- INSTRUCTIONS FOR THE TASK -
Transcribe each line below verbatim; pictures excluded.
** DATA FOR THE TASK follows **
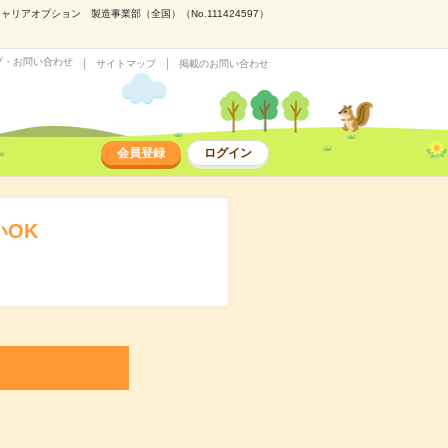
アオプション 製造事業部（全国）（No.111424597）
プ・お問い合わせ
サイトマップ
掲載のお問い合わせ
会員登録
ログイン
いOK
** End of DATA FOR THE TASK **
- WRITTEN RESPONSE -
アオプション 製造事業部（全国）（No.111424597）
プ・お問い合わせ
サイトマップ
掲載のお問い合わせ
会員登録
ログイン
いOK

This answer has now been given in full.